START DATA SUPPLIED

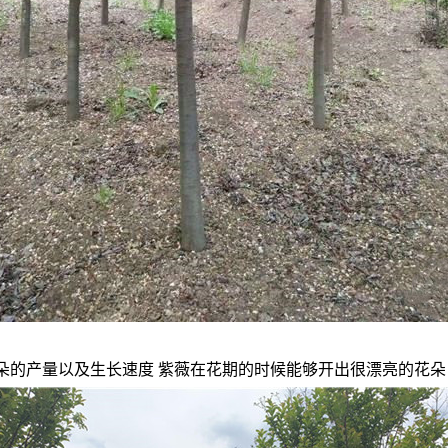
朵的产量以及生长速度
紫薇在花期的时候能够开出很漂亮的花朵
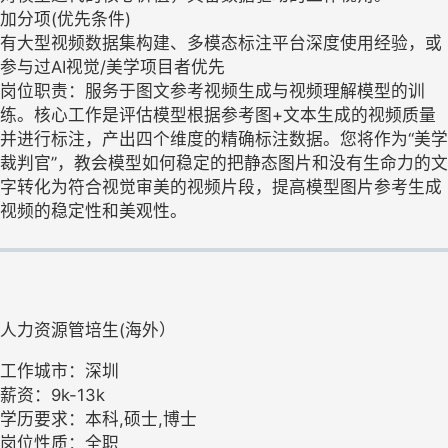
加分项(优先条件)
有大型视频数据集构建、多模态标注平台深度使用经验，或
参与过AI视觉/美学项目者优先
岗位职责：服务于图文参考视频生成与视频理解模型的训
练。核心工作是评估模型根据参考图+文本生成的视频质量
并进行标注，产出四个维度的精确标注数据。您将作为“美学
裁判官”，教会模型如何稳定的把静态图片和没有生命力的文
字转化为符合视觉审美的视频片段，提高模型图片参考生成
视频的稳定性和美观性。
人力资源管培生(海外）
工作城市：深圳
薪资：9k-13k
学历要求：本科,硕士,博士
岗位性质：全职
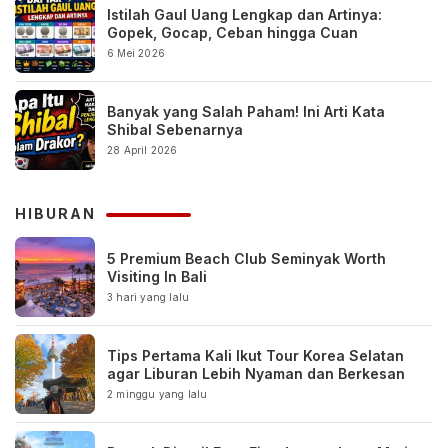
Istilah Gaul Uang Lengkap dan Artinya:
Gopek, Gocap, Ceban hingga Cuan
6 Mei 2026
Banyak yang Salah Paham! Ini Arti Kata
Shibal Sebenarnya
28 April 2026
HIBURAN
5 Premium Beach Club Seminyak Worth
Visiting In Bali
3 hari yang lalu
Tips Pertama Kali Ikut Tour Korea Selatan
agar Liburan Lebih Nyaman dan Berkesan
2 minggu yang lalu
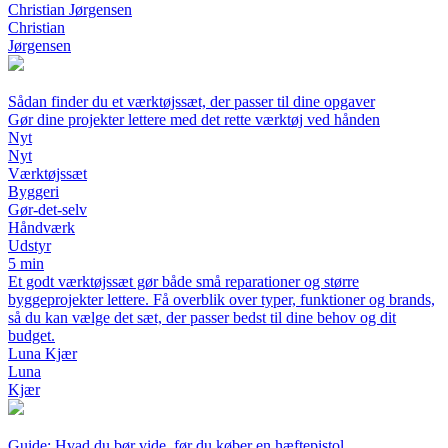
Christian Jørgensen
Christian
Jørgensen
Sådan finder du et værktøjssæt, der passer til dine opgaver
Gør dine projekter lettere med det rette værktøj ved hånden
Nyt
Nyt
Værktøjssæt
Byggeri
Gør-det-selv
Håndværk
Udstyr
5 min
Et godt værktøjssæt gør både små reparationer og større
byggeprojekter lettere. Få overblik over typer, funktioner og brands,
så du kan vælge det sæt, der passer bedst til dine behov og dit
budget.
Luna Kjær
Luna
Kjær
Guide: Hvad du bør vide, før du køber en hæftepistol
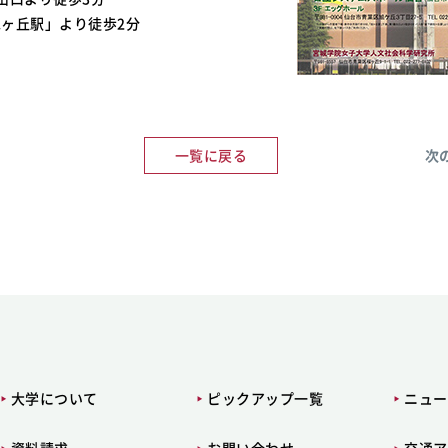
ヶ丘駅」より徒歩2分
一覧に戻る
次
大学について
ピックアップ一覧
ニュー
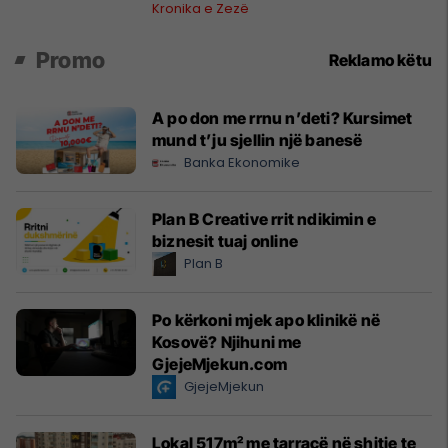
Ferizajt
Kronika e Zezë
Promo
Reklamo këtu
A po don me rrnu n’deti? Kursimet
mund t’ju sjellin një banesë
Banka Ekonomike
Plan B Creative rrit ndikimin e
biznesit tuaj online
Plan B
Po kërkoni mjek apo klinikë në
Kosovë? Njihuni me
GjejeMjekun.com
GjejeMjekun
Lokal 517m² me tarracë në shitje te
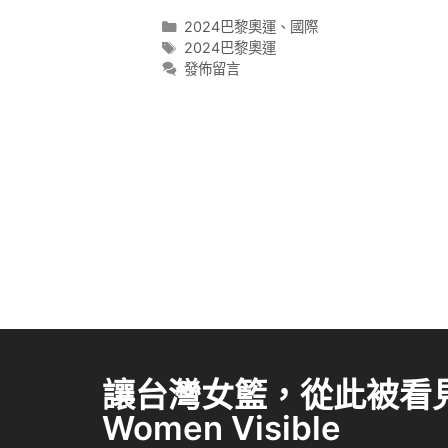
2024巴黎奧運
、
國際
2024巴黎奧運
發佈留言
讓台灣女籃，從此被看見 
Women Visible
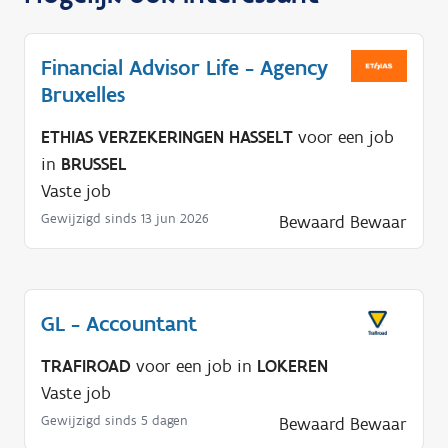
Financial Advisor Life - Agency
Bruxelles
ETHIAS VERZEKERINGEN HASSELT
voor een job
in
BRUSSEL
Vaste job
Gewijzigd sinds 13 jun 2026
Bewaard
Bewaar
GL - Accountant
TRAFIROAD
voor een job in
LOKEREN
Vaste job
Gewijzigd sinds 5 dagen
Bewaard
Bewaar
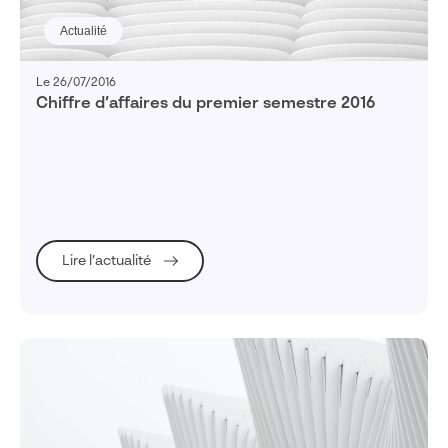
Actualité
Le 26/07/2016
Chiffre d’affaires du premier semestre 2016
Lire l’actualité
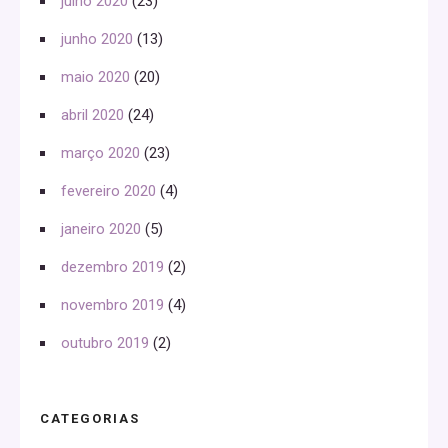
julho 2020
(23)
junho 2020
(13)
maio 2020
(20)
abril 2020
(24)
março 2020
(23)
fevereiro 2020
(4)
janeiro 2020
(5)
dezembro 2019
(2)
novembro 2019
(4)
outubro 2019
(2)
CATEGORIAS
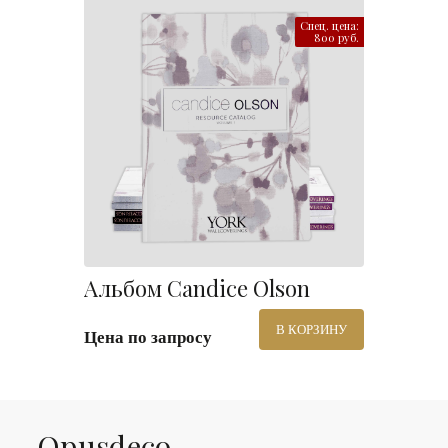
Спец. цена:
800 руб.
Альбом Candice Olson
В КОРЗИНУ
Цена по запросу
Оpusdeco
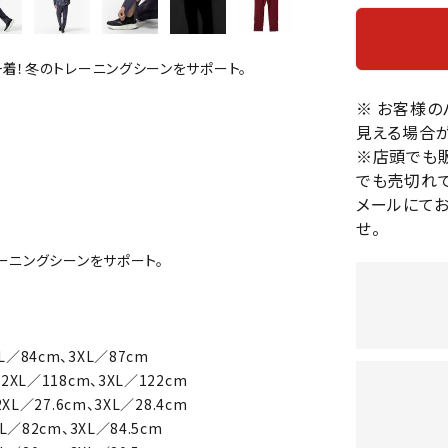
バレーボールシューズ
HEAD
HELLY
H
ミントン
卓球
テニスシューズ
HANS
着！冬のトレーニングシーンをサポート。
EN
バドミントンシューズ
ンラケット
卓球ラケット
バス
フィットネスシューズ
※ お客様
・ガット
ラバー
バス
見える場合が
陸上スパイク・シューズ
ンシューズ
卓球シューズ
レプ
※店頭でも
ハンドボールシューズ
ンウェア
卓球ウェア
ボー
でも売切れて
LI-
LUXIL
LU
ウォーキング・トレッキングシュ
ボール（卓球）
ボー
メールにて
NING
ON
O
ーズ
せ。
ープ
その他アクセサリー
ソッ
A
アウトドアシューズ
卓球台
その
ーニングシーンをサポート。
トレーニング・ジム・カジュアル
キッズカジュアル
セサリー
スイム・競泳
MIKAN
MIKAS
ミ
ドボール
ラグビー
L／84cm、3XL／87cm
サンダル
O
A
シ
2XL／118cm、3XL／122cm
ジ
XL／27.6cm、3XL／28.4cm
ルシューズ
ラグビースパイク・シューズ
競泳
L／82cm、3XL／84.5cm
ルウェア
ラグビーウェア
フィ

END DATA SUPPLIED

HOW TO COMPLETE THIS TASK |
The records above should be copied word for word, with the pictures left out.

EXERCISE SOLUTION |
朵的产量以及生长速度
紫薇在花期的时候能够开出很漂亮的花朵
加分项(优先条件)
有大型视频数据集构建、多模态标注平台深度使用经验，或
参与过AI视觉/美学项目者优先
岗位职责：服务于图文参考视频生成与视频理解模型的训
练。核心工作是评估模型根据参考图+文本生成的视频质量
并进行标注，产出四个维度的精确标注数据。您将作为“美学
裁判官”，教会模型如何稳定的把静态图片和没有生命力的文
字转化为符合视觉审美的视频片段，提高模型图片参考生成
视频的稳定性和美观性。
人力资源管培生(海外）
工作城市：深圳
薪资：9k-13k
学历要求：本科,硕士,博士
岗位性质：全职
Istilah Gaul Uang Lengkap dan Artinya:
Gopek, Gocap, Ceban hingga Cuan
6 Mei 2026
Banyak yang Salah Paham! Ini Arti Kata
Shibal Sebenarnya
28 April 2026
HIBURAN
5 Premium Beach Club Seminyak Worth
Visiting In Bali
3 hari yang lalu
Tips Pertama Kali Ikut Tour Korea Selatan
agar Liburan Lebih Nyaman dan Berkesan
2 minggu yang lalu
Christian Jørgensen
Christian
Jørgensen
Sådan finder du et værktøjssæt, der passer til dine opgaver
Gør dine projekter lettere med det rette værktøj ved hånden
Nyt
Nyt
Værktøjssæt
Byggeri
Gør-det-selv
Håndværk
Udstyr
5 min
Et godt værktøjssæt gør både små reparationer og større
byggeprojekter lettere. Få overblik over typer, funktioner og brands,
så du kan vælge det sæt, der passer bedst til dine behov og dit
budget.
Luna Kjær
Luna
Kjær
Guide: Hvad du bør vide, før du køber en hæftepistol
ヶ丘駅」より徒歩2分
一覧に戻る
次
大学について
ピックアップ一覧
ニュー
Ferizajt
Kronika e Zezë
Promo
Reklamo këtu
A po don me rrnu n’deti? Kursimet
mund t’ju sjellin një banesë
Banka Ekonomike
Plan B Creative rrit ndikimin e
biznesit tuaj online
Plan B
Po kërkoni mjek apo klinikë në
Kosovë? Njihuni me
GjejeMjekun.com
GjejeMjekun
Lokal 517m² me tarracë në shitje te
2024巴黎奧運
、
國際
2024巴黎奧運
發佈留言
讓台灣女籃，從此被看見 
Women Visible
Financial Advisor Life - Agency
Bruxelles
ETHIAS VERZEKERINGEN HASSELT
voor een job
in
BRUSSEL
Vaste job
Gewijzigd sinds 13 jun 2026
Bewaard
Bewaar
GL - Accountant
TRAFIROAD
voor een job in
LOKEREN
Vaste job
Gewijzigd sinds 5 dagen
Bewaard
Bewaar
Actualité
Le 26/07/2016
Chiffre d’affaires du premier semestre 2016
Lire l’actualité
julho 2020
(23)
junho 2020
(13)
maio 2020
(20)
abril 2020
(24)
março 2020
(23)
fevereiro 2020
(4)
janeiro 2020
(5)
dezembro 2019
(2)
novembro 2019
(4)
outubro 2019
(2)
CATEGORIAS
Спец. цена:
800 руб.
Альбом Candice Olson
В КОРЗИНУ
Цена по запросу
Оpusdeco
バレーボールシューズ
HEAD
HELLY
H
ミントン
卓球
テニスシューズ
HANS
着！冬のトレーニングシーンをサポート。
EN
バドミントンシューズ
ンラケット
卓球ラケット
バス
フィットネスシューズ
※ お客様
・ガット
ラバー
バス
見える場合が
陸上スパイク・シューズ
ンシューズ
卓球シューズ
レプ
※店頭でも
ハンドボールシューズ
ンウェア
卓球ウェア
ボー
でも売切れて
LI-
LUXIL
LU
ウォーキング・トレッキングシュ
ボール（卓球）
ボー
メールにて
NING
ON
O
ーズ
せ。
ープ
その他アクセサリー
ソッ
A
アウトドアシューズ
卓球台
その
ーニングシーンをサポート。
トレーニング・ジム・カジュアル
キッズカジュアル
セサリー
スイム・競泳
MIKAN
MIKAS
ミ
ドボール
ラグビー
L／84cm、3XL／87cm
サンダル
O
A
シ
2XL／118cm、3XL／122cm
ジ
XL／27.6cm、3XL／28.4cm
ルシューズ
ラグビースパイク・シューズ
競泳
L／82cm、3XL／84.5cm
ルウェア
ラグビーウェア
フィ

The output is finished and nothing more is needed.